Stored data entries:
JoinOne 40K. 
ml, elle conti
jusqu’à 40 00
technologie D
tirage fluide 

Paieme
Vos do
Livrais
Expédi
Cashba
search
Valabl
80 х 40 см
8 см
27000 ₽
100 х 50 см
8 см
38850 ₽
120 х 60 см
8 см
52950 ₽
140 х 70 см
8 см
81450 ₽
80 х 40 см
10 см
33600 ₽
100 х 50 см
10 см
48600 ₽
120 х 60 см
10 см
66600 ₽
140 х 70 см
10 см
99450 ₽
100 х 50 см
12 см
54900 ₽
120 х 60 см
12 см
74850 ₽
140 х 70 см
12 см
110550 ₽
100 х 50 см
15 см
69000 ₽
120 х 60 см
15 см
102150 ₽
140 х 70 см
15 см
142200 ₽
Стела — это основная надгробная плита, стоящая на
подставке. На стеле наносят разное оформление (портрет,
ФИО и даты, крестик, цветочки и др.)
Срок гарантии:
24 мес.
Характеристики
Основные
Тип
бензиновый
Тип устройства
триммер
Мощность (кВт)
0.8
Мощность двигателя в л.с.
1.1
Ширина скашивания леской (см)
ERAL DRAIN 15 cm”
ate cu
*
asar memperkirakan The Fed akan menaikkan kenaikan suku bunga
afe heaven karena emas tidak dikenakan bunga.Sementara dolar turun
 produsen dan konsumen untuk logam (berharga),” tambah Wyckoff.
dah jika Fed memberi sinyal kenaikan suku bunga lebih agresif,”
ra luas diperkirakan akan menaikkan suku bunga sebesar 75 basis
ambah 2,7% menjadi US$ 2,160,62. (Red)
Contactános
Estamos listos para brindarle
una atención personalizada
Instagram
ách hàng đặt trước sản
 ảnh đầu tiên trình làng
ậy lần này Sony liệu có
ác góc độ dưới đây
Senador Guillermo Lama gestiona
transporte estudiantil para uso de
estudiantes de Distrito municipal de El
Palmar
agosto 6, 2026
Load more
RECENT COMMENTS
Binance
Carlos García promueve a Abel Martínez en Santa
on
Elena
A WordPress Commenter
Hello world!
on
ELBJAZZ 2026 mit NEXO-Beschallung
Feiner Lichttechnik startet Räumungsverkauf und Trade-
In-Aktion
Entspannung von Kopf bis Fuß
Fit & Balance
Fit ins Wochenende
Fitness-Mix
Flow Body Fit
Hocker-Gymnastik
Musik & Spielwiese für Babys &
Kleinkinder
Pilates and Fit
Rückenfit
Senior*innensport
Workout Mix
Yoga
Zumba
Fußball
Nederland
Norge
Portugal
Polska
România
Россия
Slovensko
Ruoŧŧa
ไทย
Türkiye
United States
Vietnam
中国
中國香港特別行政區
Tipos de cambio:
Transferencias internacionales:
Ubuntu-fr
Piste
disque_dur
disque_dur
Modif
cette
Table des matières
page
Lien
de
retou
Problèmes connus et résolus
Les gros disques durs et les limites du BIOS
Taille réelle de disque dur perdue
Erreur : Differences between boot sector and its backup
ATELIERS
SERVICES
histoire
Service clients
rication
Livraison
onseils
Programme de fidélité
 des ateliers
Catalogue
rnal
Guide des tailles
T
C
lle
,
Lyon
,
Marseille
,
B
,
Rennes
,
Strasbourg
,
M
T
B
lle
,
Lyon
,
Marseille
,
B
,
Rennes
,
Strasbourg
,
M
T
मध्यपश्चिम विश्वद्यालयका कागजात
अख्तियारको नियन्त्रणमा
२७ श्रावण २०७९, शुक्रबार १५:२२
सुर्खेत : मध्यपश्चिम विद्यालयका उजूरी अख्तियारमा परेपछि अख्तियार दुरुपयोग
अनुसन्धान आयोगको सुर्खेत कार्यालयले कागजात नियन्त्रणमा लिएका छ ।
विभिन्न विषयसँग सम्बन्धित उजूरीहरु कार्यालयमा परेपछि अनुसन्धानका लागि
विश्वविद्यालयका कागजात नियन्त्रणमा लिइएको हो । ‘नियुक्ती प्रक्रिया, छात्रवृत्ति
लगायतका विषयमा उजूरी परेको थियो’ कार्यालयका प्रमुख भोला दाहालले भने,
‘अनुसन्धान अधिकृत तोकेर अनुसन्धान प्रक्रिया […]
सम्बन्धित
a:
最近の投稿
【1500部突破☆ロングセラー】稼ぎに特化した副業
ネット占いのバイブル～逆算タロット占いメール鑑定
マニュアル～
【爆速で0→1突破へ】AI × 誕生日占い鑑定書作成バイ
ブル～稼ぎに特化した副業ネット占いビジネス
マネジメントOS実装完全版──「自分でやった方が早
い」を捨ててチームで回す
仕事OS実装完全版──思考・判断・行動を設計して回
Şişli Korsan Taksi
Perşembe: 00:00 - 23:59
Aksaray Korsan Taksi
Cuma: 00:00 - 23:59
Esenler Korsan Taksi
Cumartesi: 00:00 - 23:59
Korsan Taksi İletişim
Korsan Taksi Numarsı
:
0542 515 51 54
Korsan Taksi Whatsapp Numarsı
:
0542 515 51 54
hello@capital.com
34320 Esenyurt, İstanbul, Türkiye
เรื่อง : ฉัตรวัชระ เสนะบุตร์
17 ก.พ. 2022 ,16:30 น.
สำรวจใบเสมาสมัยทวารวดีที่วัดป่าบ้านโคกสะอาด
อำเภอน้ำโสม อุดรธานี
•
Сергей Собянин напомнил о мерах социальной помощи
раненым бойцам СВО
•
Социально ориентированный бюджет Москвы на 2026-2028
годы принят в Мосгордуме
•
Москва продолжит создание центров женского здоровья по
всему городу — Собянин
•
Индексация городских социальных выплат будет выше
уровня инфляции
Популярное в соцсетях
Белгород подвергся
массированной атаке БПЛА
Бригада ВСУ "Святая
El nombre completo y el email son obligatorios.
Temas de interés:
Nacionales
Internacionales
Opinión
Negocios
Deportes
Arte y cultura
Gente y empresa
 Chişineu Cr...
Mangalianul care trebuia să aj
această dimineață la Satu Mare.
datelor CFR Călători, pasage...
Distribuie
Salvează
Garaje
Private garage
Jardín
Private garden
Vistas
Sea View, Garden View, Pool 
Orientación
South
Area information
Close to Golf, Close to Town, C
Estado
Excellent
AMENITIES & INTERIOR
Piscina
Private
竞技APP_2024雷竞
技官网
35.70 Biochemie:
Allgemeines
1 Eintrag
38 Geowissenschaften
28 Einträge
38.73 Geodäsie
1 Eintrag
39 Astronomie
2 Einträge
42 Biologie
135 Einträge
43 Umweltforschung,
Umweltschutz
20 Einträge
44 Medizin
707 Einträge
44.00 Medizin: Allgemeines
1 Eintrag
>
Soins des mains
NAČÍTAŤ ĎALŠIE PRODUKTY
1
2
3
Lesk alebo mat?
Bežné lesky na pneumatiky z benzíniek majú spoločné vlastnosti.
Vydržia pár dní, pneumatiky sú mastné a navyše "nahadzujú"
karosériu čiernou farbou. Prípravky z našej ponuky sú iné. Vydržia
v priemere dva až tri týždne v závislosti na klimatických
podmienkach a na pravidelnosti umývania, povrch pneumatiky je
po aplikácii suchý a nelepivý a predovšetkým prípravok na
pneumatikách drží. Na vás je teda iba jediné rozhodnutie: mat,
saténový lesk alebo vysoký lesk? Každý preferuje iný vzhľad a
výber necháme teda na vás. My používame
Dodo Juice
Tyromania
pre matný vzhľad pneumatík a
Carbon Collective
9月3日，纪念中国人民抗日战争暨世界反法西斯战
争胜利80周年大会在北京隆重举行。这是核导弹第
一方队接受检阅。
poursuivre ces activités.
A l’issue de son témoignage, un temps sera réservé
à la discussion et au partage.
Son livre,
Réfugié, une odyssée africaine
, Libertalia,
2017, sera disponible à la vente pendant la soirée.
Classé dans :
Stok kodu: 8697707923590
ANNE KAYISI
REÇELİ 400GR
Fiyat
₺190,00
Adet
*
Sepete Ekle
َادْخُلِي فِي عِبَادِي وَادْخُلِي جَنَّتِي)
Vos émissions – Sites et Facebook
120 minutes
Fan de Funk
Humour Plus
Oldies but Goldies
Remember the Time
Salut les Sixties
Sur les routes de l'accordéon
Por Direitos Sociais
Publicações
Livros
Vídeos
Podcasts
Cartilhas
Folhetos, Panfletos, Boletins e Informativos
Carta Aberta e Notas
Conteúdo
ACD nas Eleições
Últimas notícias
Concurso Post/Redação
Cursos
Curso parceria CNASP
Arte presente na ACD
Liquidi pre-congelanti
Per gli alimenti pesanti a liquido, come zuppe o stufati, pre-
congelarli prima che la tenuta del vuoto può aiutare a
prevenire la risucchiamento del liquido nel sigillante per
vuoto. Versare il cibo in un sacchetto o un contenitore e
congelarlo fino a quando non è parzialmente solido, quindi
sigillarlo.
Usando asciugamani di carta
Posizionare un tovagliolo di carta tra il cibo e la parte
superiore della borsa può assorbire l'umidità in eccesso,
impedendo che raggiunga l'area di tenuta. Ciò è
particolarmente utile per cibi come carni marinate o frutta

What is required: When a line above contains the string "bunga", copy that line.

Task output:
asar memperkirakan The Fed akan menaikkan kenaikan suku bunga
afe heaven karena emas tidak dikenakan bunga.Sementara dolar turun
dah jika Fed memberi sinyal kenaikan suku bunga lebih agresif,”
ra luas diperkirakan akan menaikkan suku bunga sebesar 75 basis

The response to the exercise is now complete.